India rarely changes and rarely forgets
Visiting the fabled city of Varanasi, the most spiritual place in India and heading on to Agra and the Taj Mahal at 5am before the crowds all in 120f and with no clothes
Article by Andrew Threlfall
Let me start at the beginning. With no clothes. And nothing much else either.
I arrived late evening into Varanasi airport, where Pulkit, a lifelong Chelsea supporter like myself, welcomed me with a yellow garland of flowers and words of wisdom as it dawned on him “where is your suitcase?” ‘It’s been in Mumbai for the last 48 hours,’ I explained, courtesy of Air India’.
Thank God I was now in the safe hands of Bridging Journeys, a bespoke travel company based out of Delhi, with an attention to detail I doubt any other Indian company of it’s ilk provides.

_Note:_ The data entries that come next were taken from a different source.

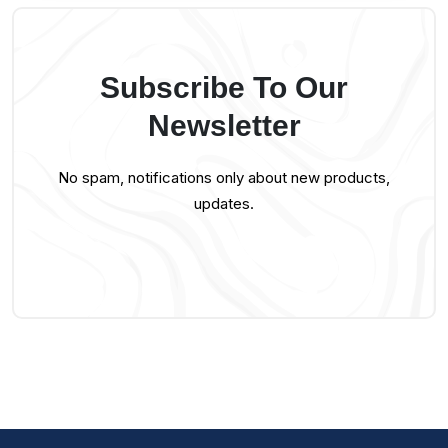
Subscribe To Our
Newsletter
No spam, notifications only about new products,
updates.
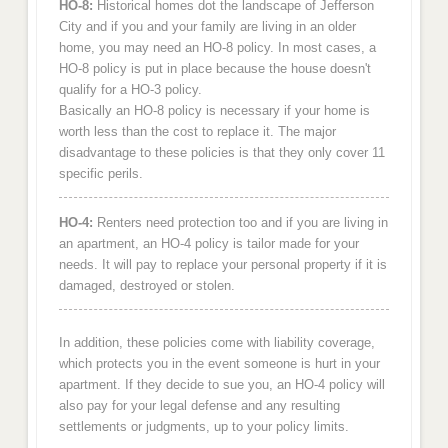
HO-8:
Historical homes dot the landscape of Jefferson
City and if you and your family are living in an older
home, you may need an HO-8 policy. In most cases, a
HO-8 policy is put in place because the house doesn't
qualify for a HO-3 policy.
Basically an HO-8 policy is necessary if your home is
worth less than the cost to replace it. The major
disadvantage to these policies is that they only cover 11
specific perils.
HO-4:
Renters need protection too and if you are living in
an apartment, an HO-4 policy is tailor made for your
needs. It will pay to replace your personal property if it is
damaged, destroyed or stolen.
In addition, these policies come with liability coverage,
which protects you in the event someone is hurt in your
apartment. If they decide to sue you, an HO-4 policy will
also pay for your legal defense and any resulting
settlements or judgments, up to your policy limits.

“It is unfortunate that you only have the shirt on your back and the trousers you are in. But I think the next 48 hours you spend here in Varanasi might show you that there is more to life than material goods.”

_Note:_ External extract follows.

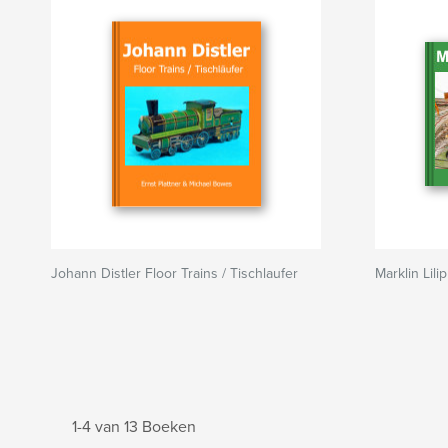
Johann Distler Floor Trains / Tischlaufer
Marklin Lili
1-4 van 13 Boeken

And with those words ringing in my ear I started an inner cleanse of my western sensibilities, my preoccupation with social media as I literally clawed back the innocence of childhood, all the time hearing those profound words of my former Indian model girlfriend, even though the only shirt I wore for the next five days was her Yves Saint Laurent birthday present. It mattered not. This place blew my mind.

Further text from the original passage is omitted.